→ **Problem to solve**:
Reduce the material below to its lines containing "Sore".

• • • • •

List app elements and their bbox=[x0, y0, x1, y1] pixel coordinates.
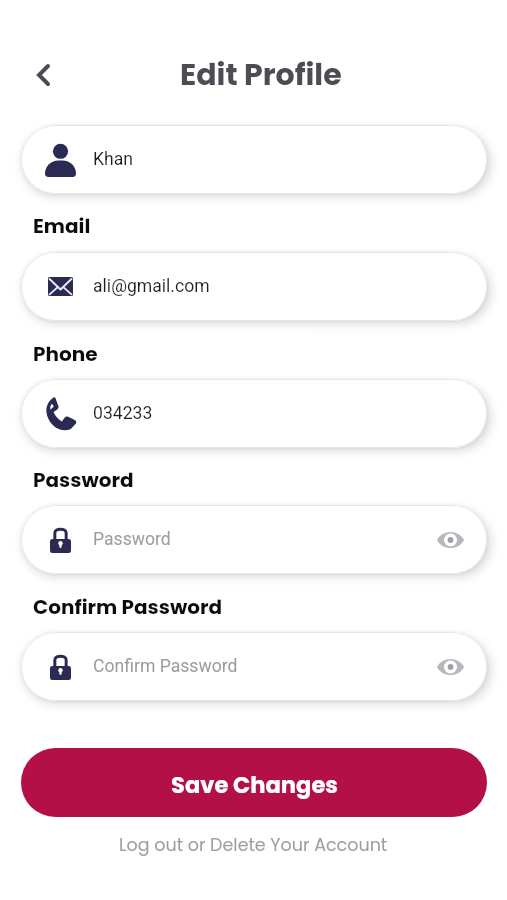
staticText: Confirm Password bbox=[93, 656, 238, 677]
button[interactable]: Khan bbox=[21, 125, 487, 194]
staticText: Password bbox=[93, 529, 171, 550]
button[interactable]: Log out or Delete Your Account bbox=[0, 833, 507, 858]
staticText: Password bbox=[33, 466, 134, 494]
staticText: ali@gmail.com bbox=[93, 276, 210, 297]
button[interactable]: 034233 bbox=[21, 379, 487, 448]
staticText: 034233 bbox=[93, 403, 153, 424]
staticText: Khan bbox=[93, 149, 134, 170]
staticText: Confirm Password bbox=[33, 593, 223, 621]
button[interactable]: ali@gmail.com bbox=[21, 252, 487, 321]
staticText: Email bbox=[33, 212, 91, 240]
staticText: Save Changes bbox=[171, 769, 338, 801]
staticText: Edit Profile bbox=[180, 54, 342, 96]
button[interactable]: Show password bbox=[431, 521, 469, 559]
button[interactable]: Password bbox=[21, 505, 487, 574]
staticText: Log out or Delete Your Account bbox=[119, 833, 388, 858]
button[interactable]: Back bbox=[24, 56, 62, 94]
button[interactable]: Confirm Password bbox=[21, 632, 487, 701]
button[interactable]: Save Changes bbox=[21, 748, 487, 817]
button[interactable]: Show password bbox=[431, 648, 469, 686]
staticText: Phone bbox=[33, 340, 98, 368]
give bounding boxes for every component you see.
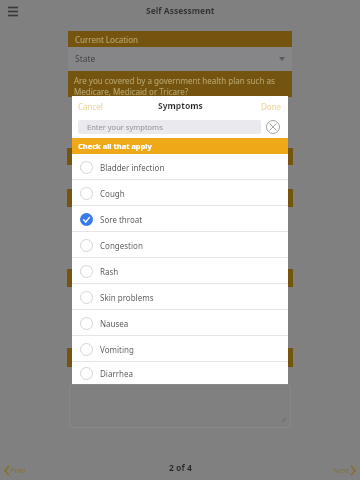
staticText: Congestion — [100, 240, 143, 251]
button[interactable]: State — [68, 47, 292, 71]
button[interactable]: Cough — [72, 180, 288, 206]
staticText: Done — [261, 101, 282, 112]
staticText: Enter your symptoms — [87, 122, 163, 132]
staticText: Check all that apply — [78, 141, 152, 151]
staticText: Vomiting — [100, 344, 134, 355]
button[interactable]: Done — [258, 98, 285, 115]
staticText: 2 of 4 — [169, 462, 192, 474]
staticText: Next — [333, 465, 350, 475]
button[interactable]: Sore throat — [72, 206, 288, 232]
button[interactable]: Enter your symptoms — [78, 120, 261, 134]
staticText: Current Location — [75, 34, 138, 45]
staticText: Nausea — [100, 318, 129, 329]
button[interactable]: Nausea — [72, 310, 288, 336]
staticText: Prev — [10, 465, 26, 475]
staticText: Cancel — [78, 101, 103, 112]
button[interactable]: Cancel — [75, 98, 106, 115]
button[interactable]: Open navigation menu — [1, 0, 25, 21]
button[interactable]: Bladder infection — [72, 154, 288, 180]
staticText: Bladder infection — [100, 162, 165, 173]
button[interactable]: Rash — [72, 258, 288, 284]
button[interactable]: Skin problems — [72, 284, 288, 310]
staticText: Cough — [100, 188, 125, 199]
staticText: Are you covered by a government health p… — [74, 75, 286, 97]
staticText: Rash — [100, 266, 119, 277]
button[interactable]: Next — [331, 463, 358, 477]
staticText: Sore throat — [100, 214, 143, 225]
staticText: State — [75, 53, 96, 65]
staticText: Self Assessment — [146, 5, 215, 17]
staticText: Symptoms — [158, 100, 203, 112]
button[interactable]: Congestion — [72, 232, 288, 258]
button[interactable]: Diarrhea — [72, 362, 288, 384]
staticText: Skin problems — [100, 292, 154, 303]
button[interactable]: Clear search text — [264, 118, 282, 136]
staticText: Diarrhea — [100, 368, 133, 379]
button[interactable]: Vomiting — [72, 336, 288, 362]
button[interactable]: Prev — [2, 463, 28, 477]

• • • • •

→ **Solution for this exercise**:
button[interactable]: Sore throat — [72, 206, 288, 232]
staticText: Sore throat — [100, 214, 143, 225]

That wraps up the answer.